Word-for-word transcription: reproduce all of the data, but not the pictures.

*** Opening of Given information ***

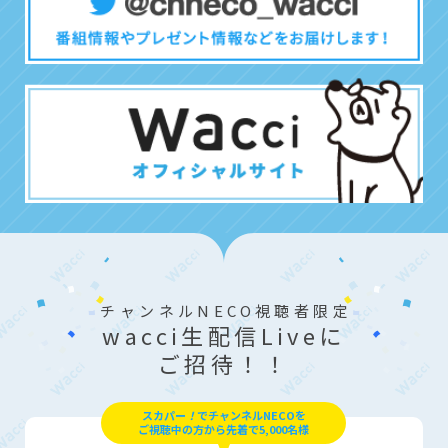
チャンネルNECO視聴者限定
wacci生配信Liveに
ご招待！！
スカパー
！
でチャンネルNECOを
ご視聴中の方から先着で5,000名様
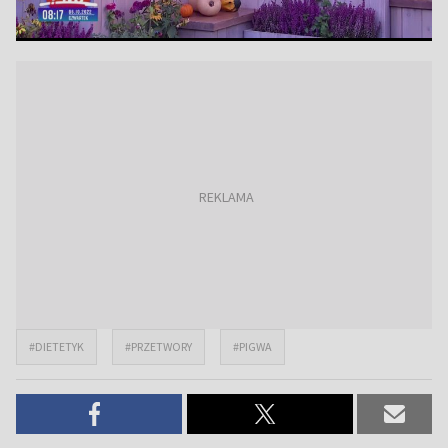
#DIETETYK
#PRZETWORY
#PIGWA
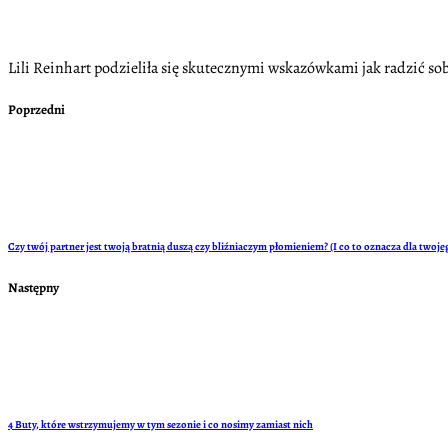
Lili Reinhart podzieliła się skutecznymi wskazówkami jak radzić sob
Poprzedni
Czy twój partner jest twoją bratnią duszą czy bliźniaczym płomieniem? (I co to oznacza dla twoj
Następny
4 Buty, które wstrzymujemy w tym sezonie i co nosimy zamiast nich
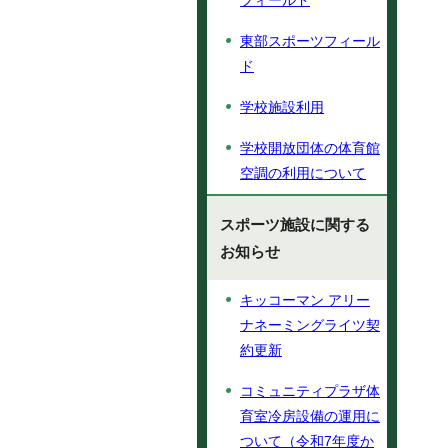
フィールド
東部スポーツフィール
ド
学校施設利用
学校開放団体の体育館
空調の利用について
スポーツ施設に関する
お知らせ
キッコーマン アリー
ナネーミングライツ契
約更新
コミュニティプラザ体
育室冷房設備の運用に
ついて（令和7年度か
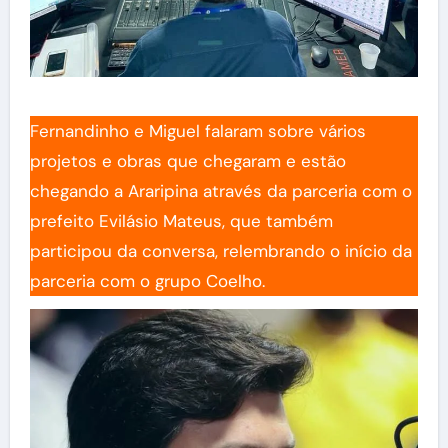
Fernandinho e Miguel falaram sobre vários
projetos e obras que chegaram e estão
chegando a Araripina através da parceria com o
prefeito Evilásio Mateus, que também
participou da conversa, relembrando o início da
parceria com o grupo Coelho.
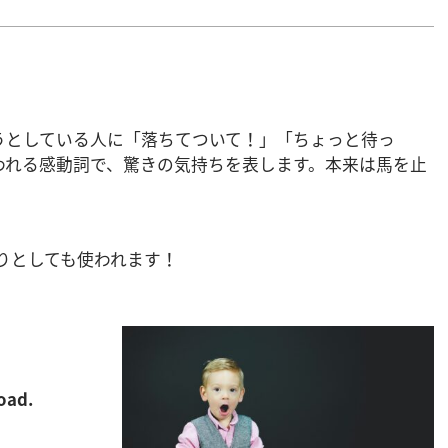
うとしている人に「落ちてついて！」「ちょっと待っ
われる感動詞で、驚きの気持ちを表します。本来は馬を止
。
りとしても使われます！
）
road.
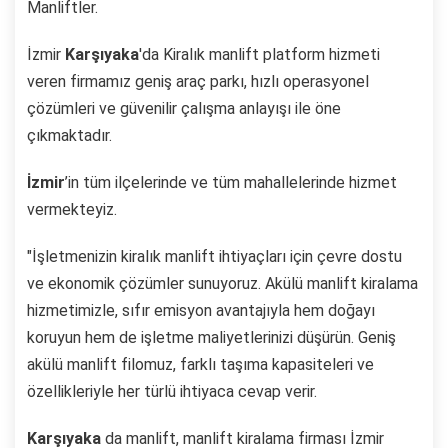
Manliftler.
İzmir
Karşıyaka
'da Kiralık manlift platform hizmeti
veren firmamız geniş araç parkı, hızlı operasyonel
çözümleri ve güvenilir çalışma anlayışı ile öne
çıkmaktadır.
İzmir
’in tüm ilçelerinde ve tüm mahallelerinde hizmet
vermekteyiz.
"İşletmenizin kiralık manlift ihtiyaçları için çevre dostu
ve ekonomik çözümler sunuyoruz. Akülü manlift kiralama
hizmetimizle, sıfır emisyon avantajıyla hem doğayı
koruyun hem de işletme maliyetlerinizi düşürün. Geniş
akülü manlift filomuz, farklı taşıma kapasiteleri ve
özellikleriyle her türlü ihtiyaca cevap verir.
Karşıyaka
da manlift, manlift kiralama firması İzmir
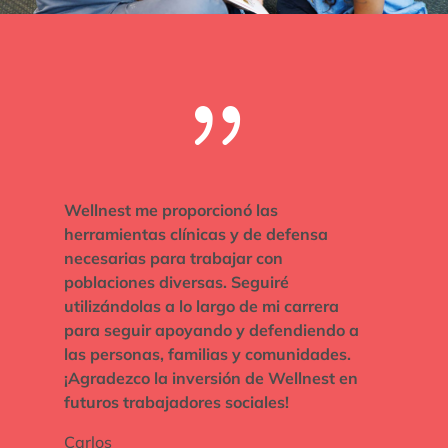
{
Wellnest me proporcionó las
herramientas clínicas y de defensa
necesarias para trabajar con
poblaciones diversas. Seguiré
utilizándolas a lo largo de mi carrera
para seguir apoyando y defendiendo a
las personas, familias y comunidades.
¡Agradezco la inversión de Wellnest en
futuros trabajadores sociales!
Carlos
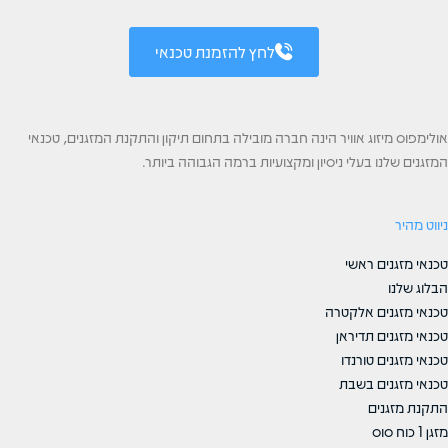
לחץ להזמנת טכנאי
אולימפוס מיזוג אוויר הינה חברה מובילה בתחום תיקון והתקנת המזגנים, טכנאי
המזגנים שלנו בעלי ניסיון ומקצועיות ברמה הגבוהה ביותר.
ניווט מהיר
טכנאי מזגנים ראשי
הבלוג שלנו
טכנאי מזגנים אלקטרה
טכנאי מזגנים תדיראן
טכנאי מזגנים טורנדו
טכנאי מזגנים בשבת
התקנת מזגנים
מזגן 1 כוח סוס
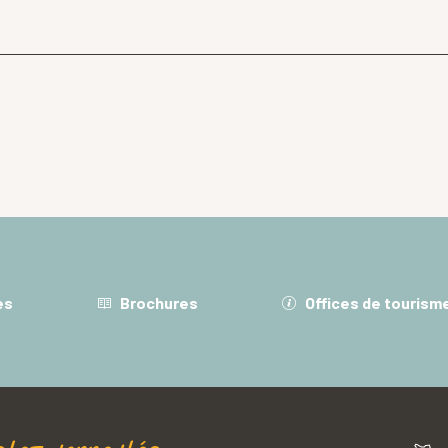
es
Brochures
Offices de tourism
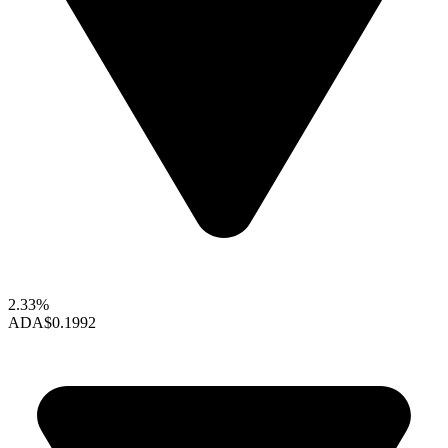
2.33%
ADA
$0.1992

*** Close of Given information ***

Response for this exercise >>
チャンネルNECO視聴者限定
wacci生配信Liveに
ご招待！！
スカパー
！
でチャンネルNECOを
ご視聴中の方から先着で5,000名様
#DIETETYK
#PRZETWORY
#PIGWA
Lili Reinhart podzieliła się skutecznymi wskazówkami jak radzić sob
Poprzedni
Czy twój partner jest twoją bratnią duszą czy bliźniaczym płomieniem? (I co to oznacza dla twoj
Następny
4 Buty, które wstrzymujemy w tym sezonie i co nosimy zamiast nich
フィールド
東部スポーツフィール
ド
学校施設利用
学校開放団体の体育館
空調の利用について
スポーツ施設に関する
お知らせ
キッコーマン アリー
ナネーミングライツ契
約更新
コミュニティプラザ体
育室冷房設備の運用に
ついて（令和7年度か
Fernandinho e Miguel falaram sobre vários
projetos e obras que chegaram e estão
chegando a Araripina através da parceria com o
prefeito Evilásio Mateus, que também
participou da conversa, relembrando o início da
parceria com o grupo Coelho.
うとしている人に「落ちてついて！」「ちょっと待っ
われる感動詞で、驚きの気持ちを表します。本来は馬を止
。
りとしても使われます！
）
road.
Manliftler.
İzmir
Karşıyaka
'da Kiralık manlift platform hizmeti
veren firmamız geniş araç parkı, hızlı operasyonel
çözümleri ve güvenilir çalışma anlayışı ile öne
çıkmaktadır.
İzmir
’in tüm ilçelerinde ve tüm mahallelerinde hizmet
vermekteyiz.
"İşletmenizin kiralık manlift ihtiyaçları için çevre dostu
ve ekonomik çözümler sunuyoruz. Akülü manlift kiralama
hizmetimizle, sıfır emisyon avantajıyla hem doğayı
koruyun hem de işletme maliyetlerinizi düşürün. Geniş
akülü manlift filomuz, farklı taşıma kapasiteleri ve
özellikleriyle her türlü ihtiyaca cevap verir.
Karşıyaka
da manlift, manlift kiralama firması İzmir
{
Wellnest me proporcionó las
herramientas clínicas y de defensa
necesarias para trabajar con
poblaciones diversas. Seguiré
utilizándolas a lo largo de mi carrera
para seguir apoyando y defendiendo a
las personas, familias y comunidades.
¡Agradezco la inversión de Wellnest en
futuros trabajadores sociales!
Carlos
לחץ להזמנת טכנאי
אולימפוס מיזוג אוויר הינה חברה מובילה בתחום תיקון והתקנת המזגנים, טכנאי
המזגנים שלנו בעלי ניסיון ומקצועיות ברמה הגבוהה ביותר.
ניווט מהיר
טכנאי מזגנים ראשי
הבלוג שלנו
טכנאי מזגנים אלקטרה
טכנאי מזגנים תדיראן
טכנאי מזגנים טורנדו
טכנאי מזגנים בשבת
התקנת מזגנים
מזגן 1 כוח סוס
es
Brochures
Offices de tourism
2.33%
ADA
$0.1992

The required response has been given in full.